L’interprétation des erreurs interlinguales met en évidence le mécanisme de l’interférence entre le persan et le français. Ce qui explique le fait que l’interférence se produit dans les zones de vulnérabilité où le français ne choisit pas la même structure (lexicale ou grammaticale) pour exprimer une idée unique dans les deux langues, et que surtout elle apparaît lorsqu’un élément (grammatical ou phonétique) de la langue française n’existe pas en persan.
En revanche, l’interprétation des erreurs intra-linguales révèle la complexité du système de la langue française, notamment lorsqu’il s’agit de l’exception à la règle générale.
Mon analyse psycholinguistique séparant les erreurs interlinguales des erreurs intra-linguales révèle, à travers l’influence du persan sur le français, du français sur le persan et de l’anglais sur le français, l’influence du stock linguistique général des apprenants, composé des connaissances en persan, en français et en anglais.
Des phénomènes tels que le calque, la régularisation, l’influence de la forme primitive, la création lexicale et l’hypercorrection, témoignent de la référence mentale de l’apprenant à ses trois types de connaissances et du caractère actif de son stock linguistique général.
Il apparaît que lors des échanges conversationnels en français, l’apprenant persanophone s’appuie en premier lieu sur ses connaissances en français ; à défaut il se réfère à sa langue maternelle ou à ses connaissances en anglais.
Cette stratégie lui permet de gérer la situation de communication, pour ne pas abandonner la conversation, en même temps elle explique l’apparition de certaines erreurs dans ses productions orales.

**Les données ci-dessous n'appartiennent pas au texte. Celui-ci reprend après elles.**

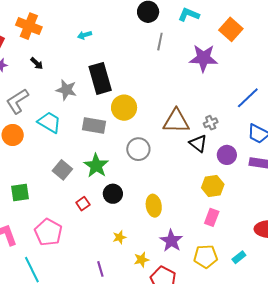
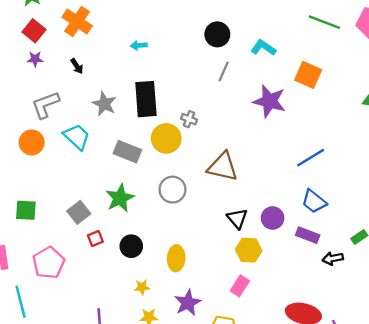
orange square: (231, 29) -> (308, 75), turned -30
gray cross: (211, 123) -> (189, 119), moved, turned 32
black triangle: (198, 143) -> (237, 219), moved
gray square: (62, 170) -> (79, 212), moved
black circle: (113, 194) -> (131, 246), moved
yellow star: (119, 237) -> (142, 287), moved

La description de quelques stratégies d’expression, mises en œuvres par mes locuteurs, révèle qu’à l’oral, ils recourent à des phénomènes tels que la pause, la répétition, le tic de langage, la construction inachevée, la construction progressive et l’autocorrection, afin de mieux maîtriser leur conversation et d’éviter ou de corriger leur erreur.
Parmi ces stratégies, l’autocorrection attire l’attention sur le passage de la compétence à la performance, tout au long de l’apprentissage du français. Si l’apprenant s’auto-corrige dans certains domaines morphosyntaxique et phonétique, c’est parce que dans son passé d’apprentissage il n’y avait aucun ou peu d’exercices là-dessus, mais surtout parce qu’il n’avait pas assez d’occasions pour appliquer son savoir et se rendre compte de ses zones de vulnérabilité.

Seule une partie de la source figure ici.